2. The appearance of the nipple and areola.
- It may look shiny, red, and flaky or have a rash or white spots. The baby may also have white spots inside the mouth or have a yeast diaper rash. These are all signs of thrush.
- If there are no signs of thrush, you might have a blocked nipple pore “bleb."
- If there is a blister on the Montgomery tubercules, this can indicate an infection. You can use a warm compress and gently squeeze the area to see if there is a milk blockage. You must see a doctor for antibiotics if the infection is very bad.
- A raised area of skin or red bumps can indicate that you might have other skin problems like eczema, herpes, dermatitis, psoriasis, or may have come into contact with poison ivy.
General Things to Consider
- When you need to unlatch your baby, do so gently.
- Some ladies like to “rest" the nipple and give it a chance to heal, but it is recommended to continue to breastfeed if possible. Breast shields can be used for short periods to help provide the nipples a chance to heal. The primary cause for the latch should be addressed too.
- Breast shells keep your clothing away from the nipple and can help give your nipples a breather, but they can sometimes also cause plugged ducts and skin irritation.
- Breast milk is the best medicine for sore, cracked nipples. Rub your breast milk on the sore spots. Breast milk is antibacterial and will heal cracked nipples faster. Do not use breast milk for this reason if you suspect you have thrush. Yeast feeds on the sugar in milk.

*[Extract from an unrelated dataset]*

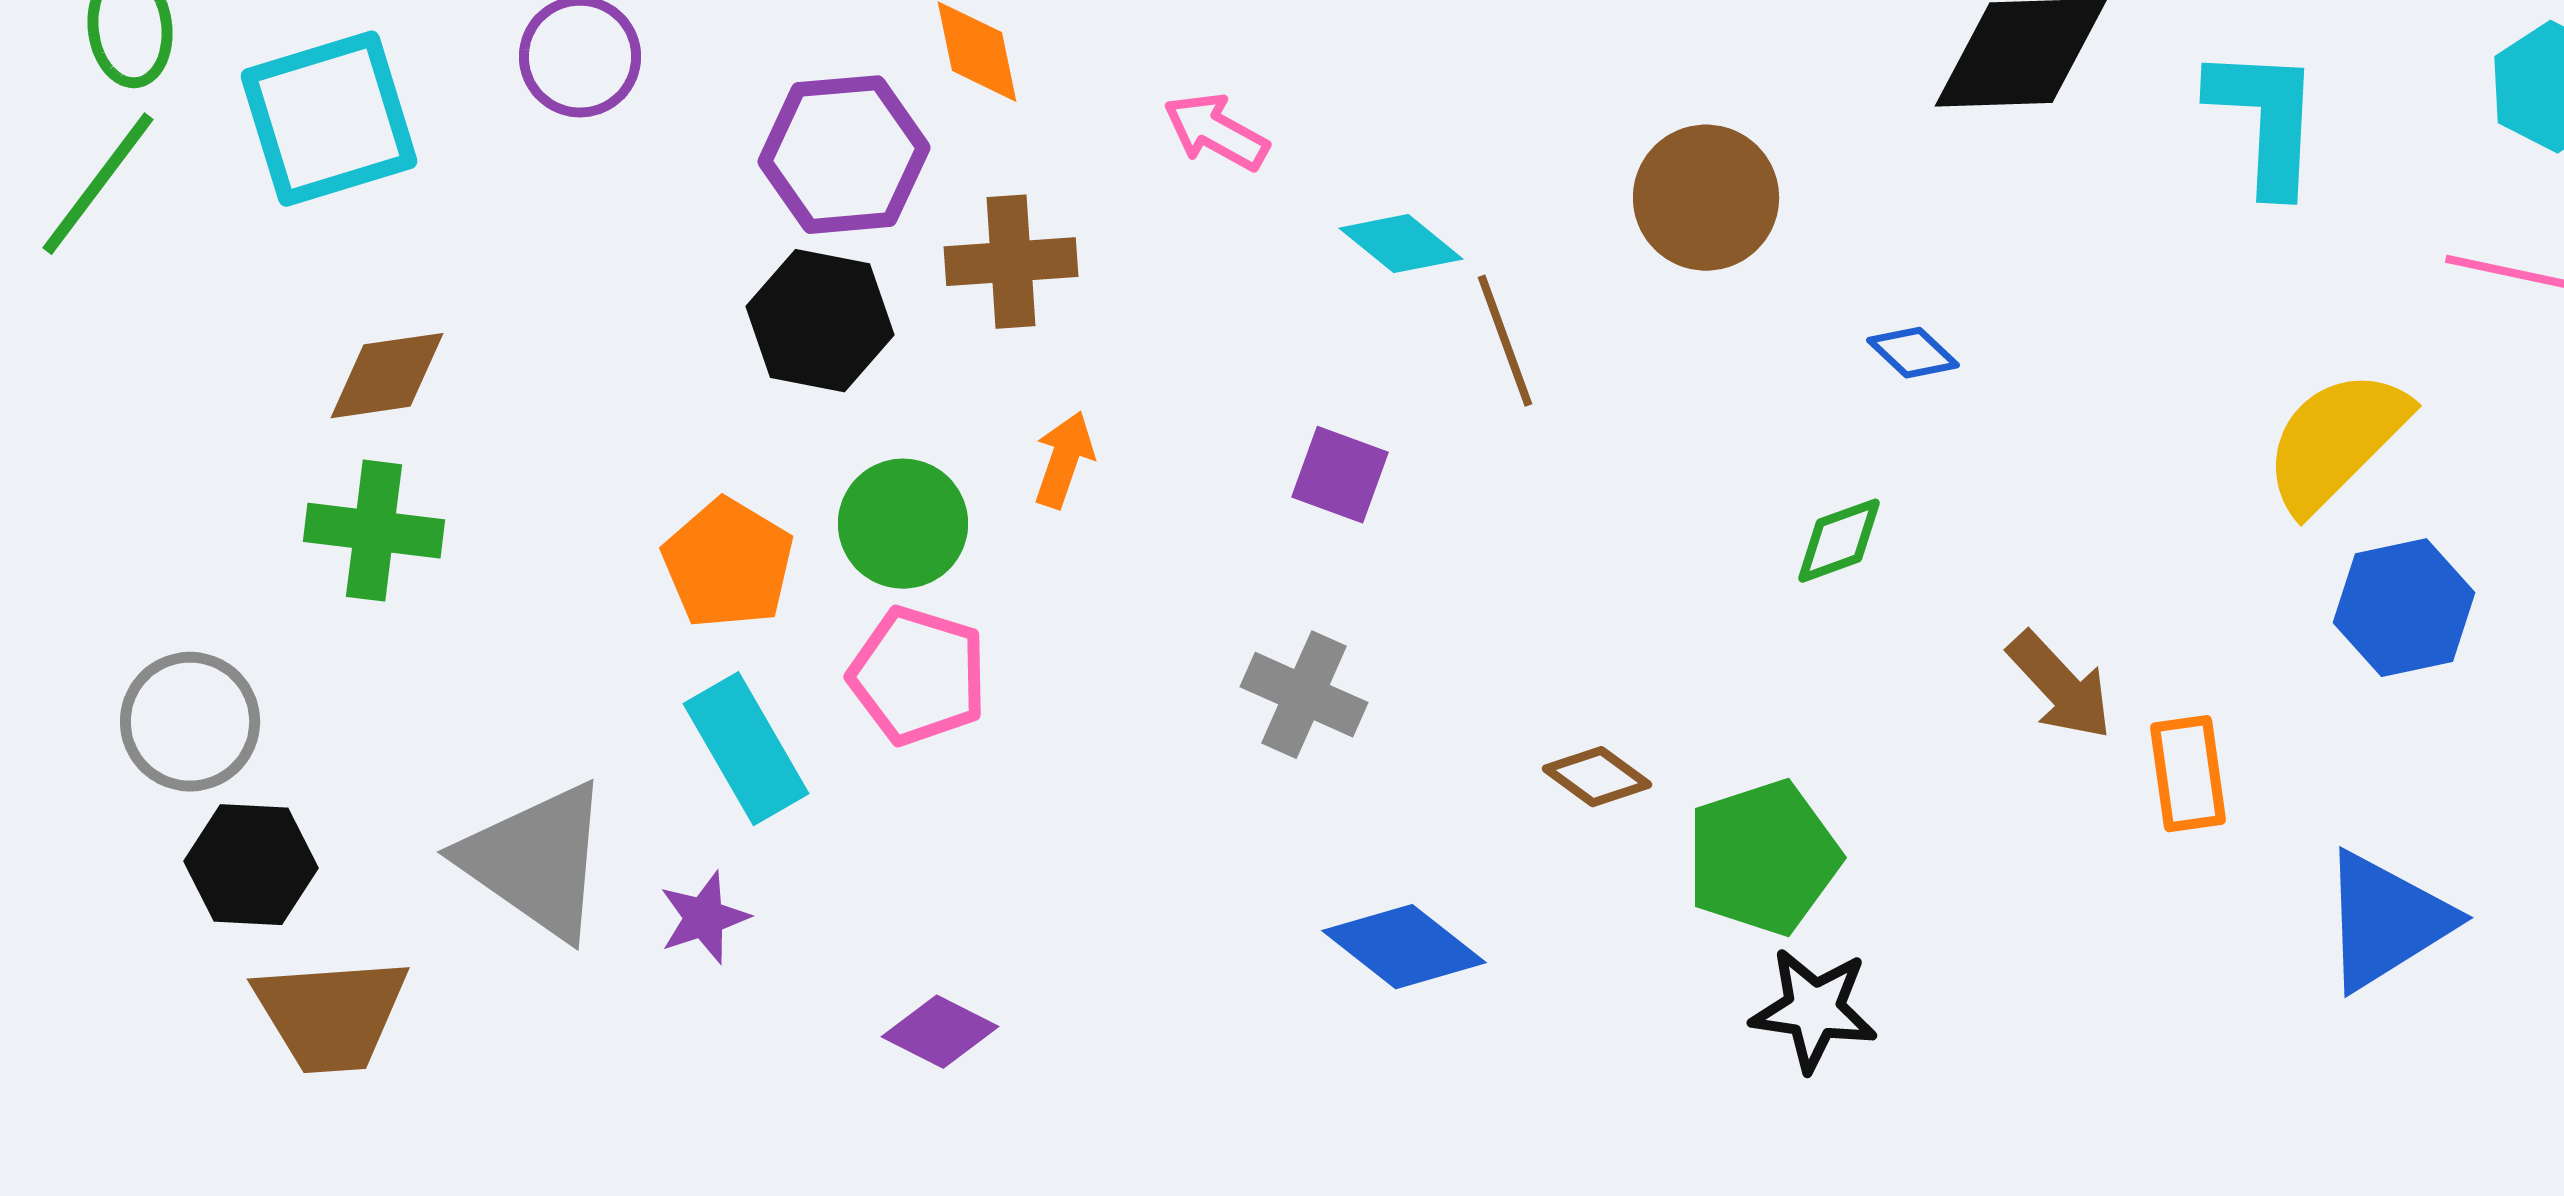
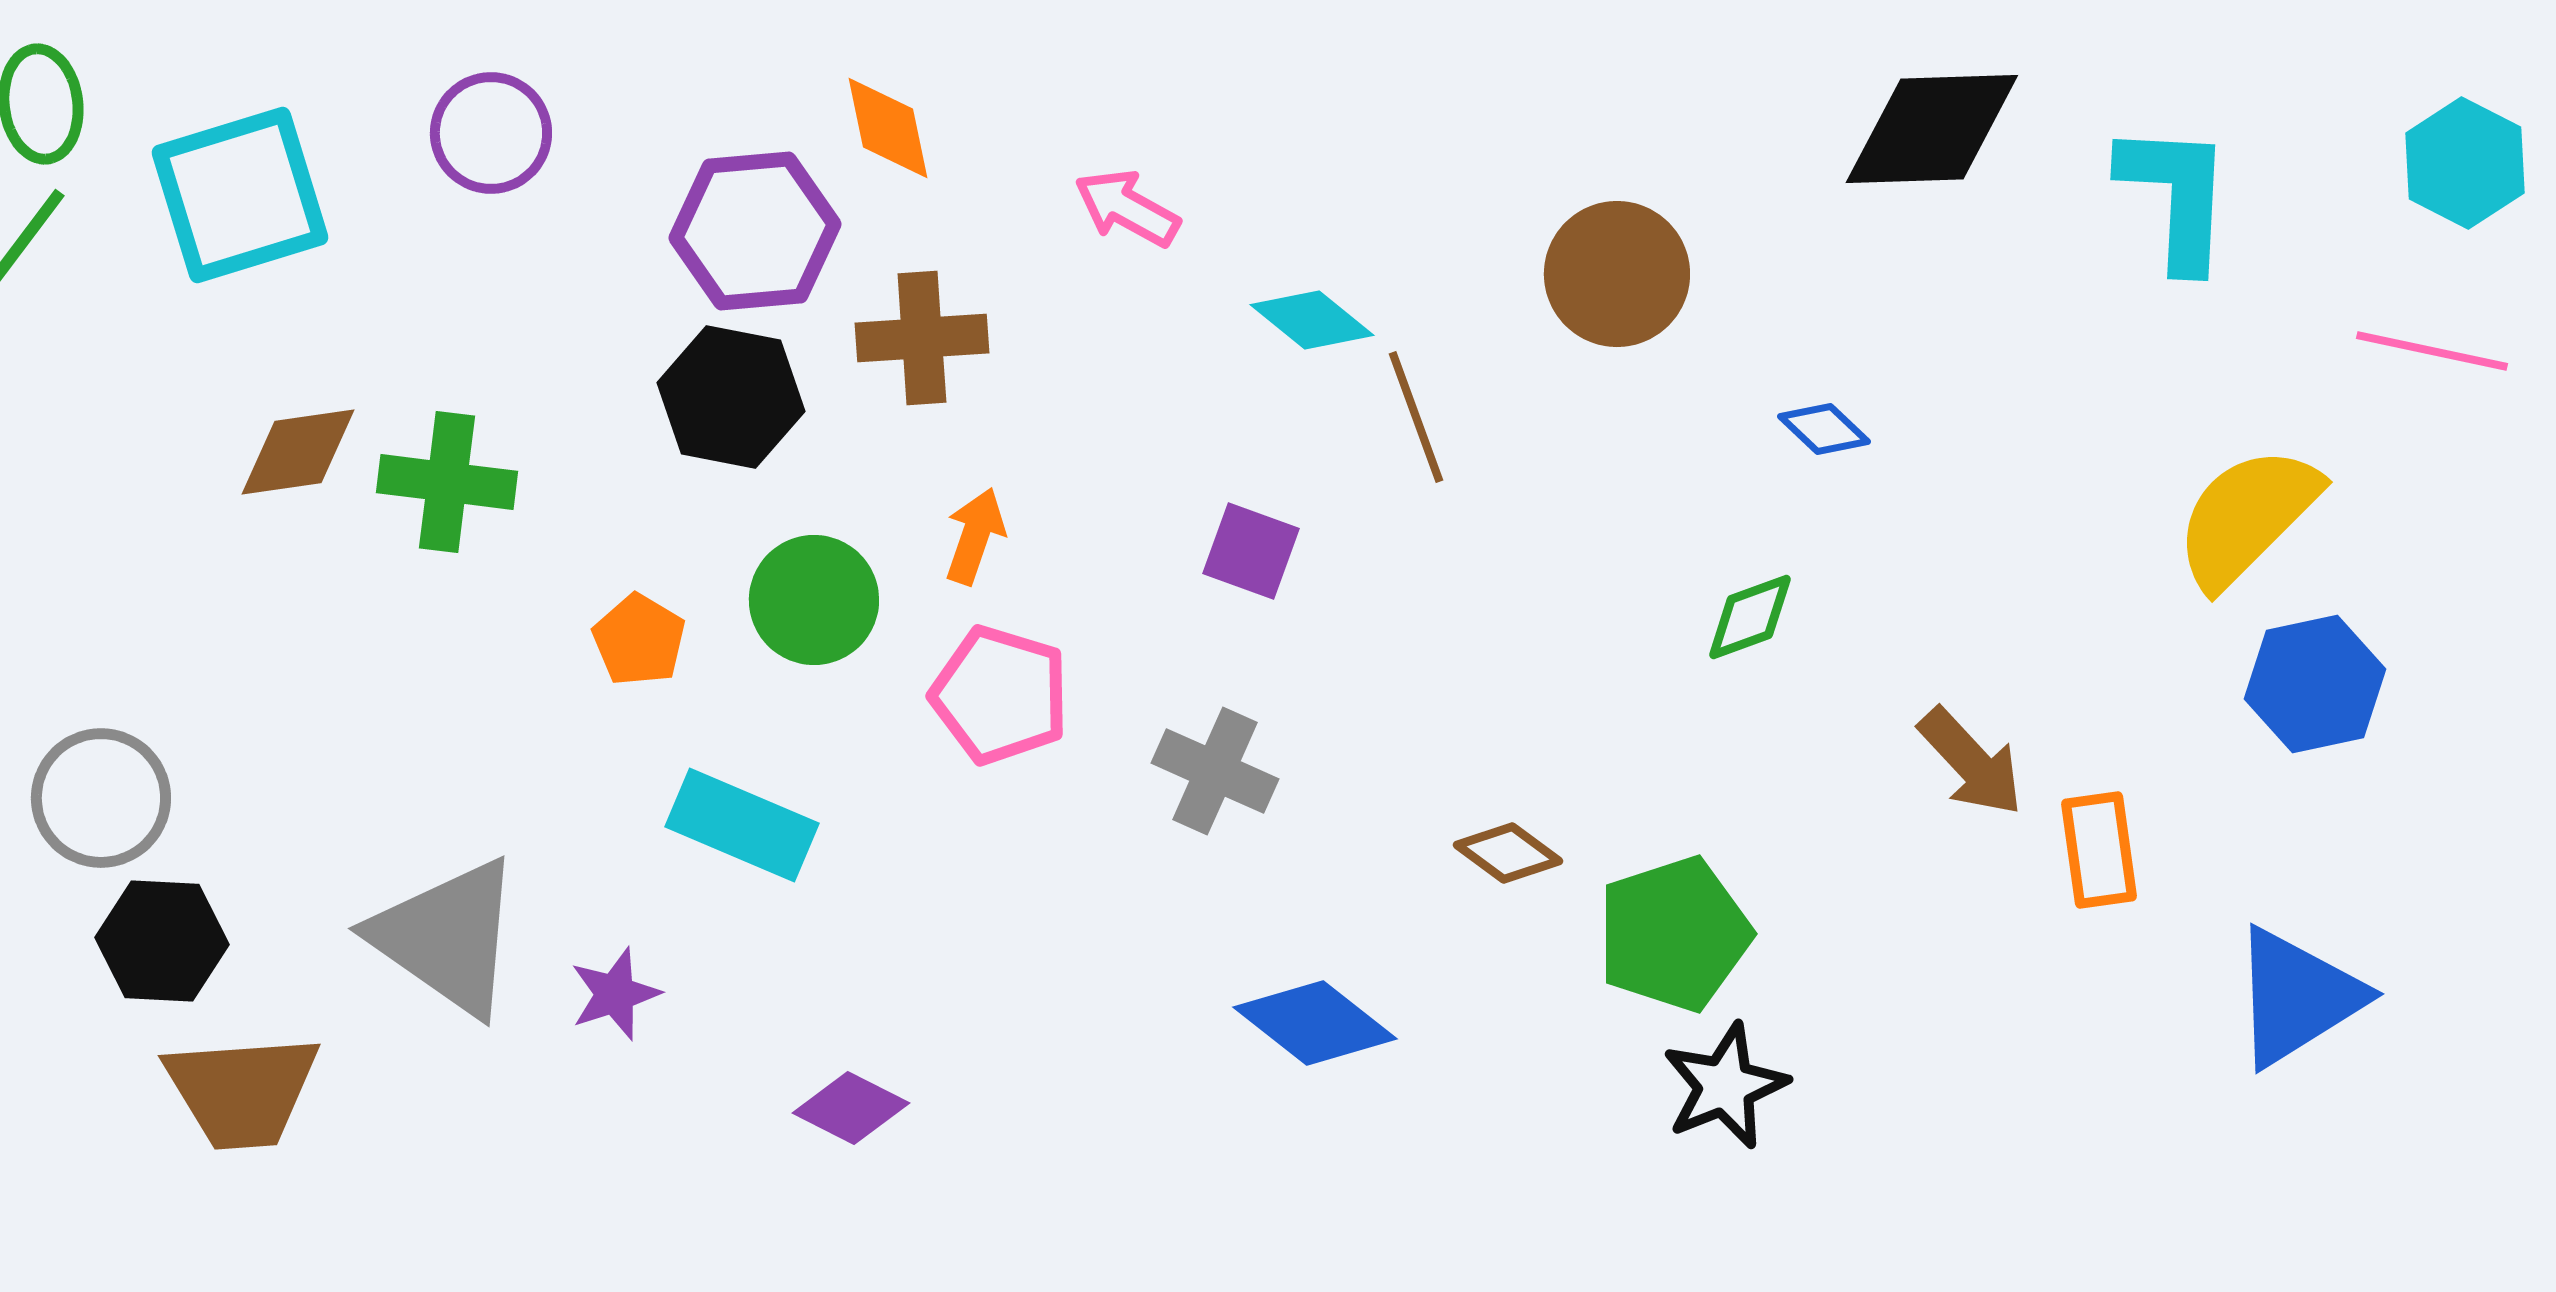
green cross: (374, 531) -> (447, 482), moved
orange pentagon: (728, 564) -> (639, 640), size x0.7
pink pentagon: (918, 676) -> (1000, 695), moved
cyan rectangle: (746, 749) -> (742, 825), moved, turned -37
black star: (1814, 1010) -> (1725, 1086), turned -30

- If the skin is badly broken, you can ask your doctor for a safe antibiotic ointment.
How to Prevent Sore, Cracked Nipples
- Ensure that your baby is latched on well and that you are both comfortable while breastfeeding. Is my baby getting enough milk?
- Wear bras made out of breathable fabrics such as cotton. Also, avoid breast pads that are made with plastic liners.
- Avoid using soap to clean your nipples; water is fine. Do not use any products like perfume or powder on your breasts. These can cause drying and even infection. Make your own breast milk soap.
- Do not rub your nipples to harden them; this will only worsen the pain. Do I need to prepare my breasts for breastfeeding?
- Try to avoid the use of artificial nipples; these can cause sucking issues.
- If you are using a breast pump, ensure that the flange fits your breast size.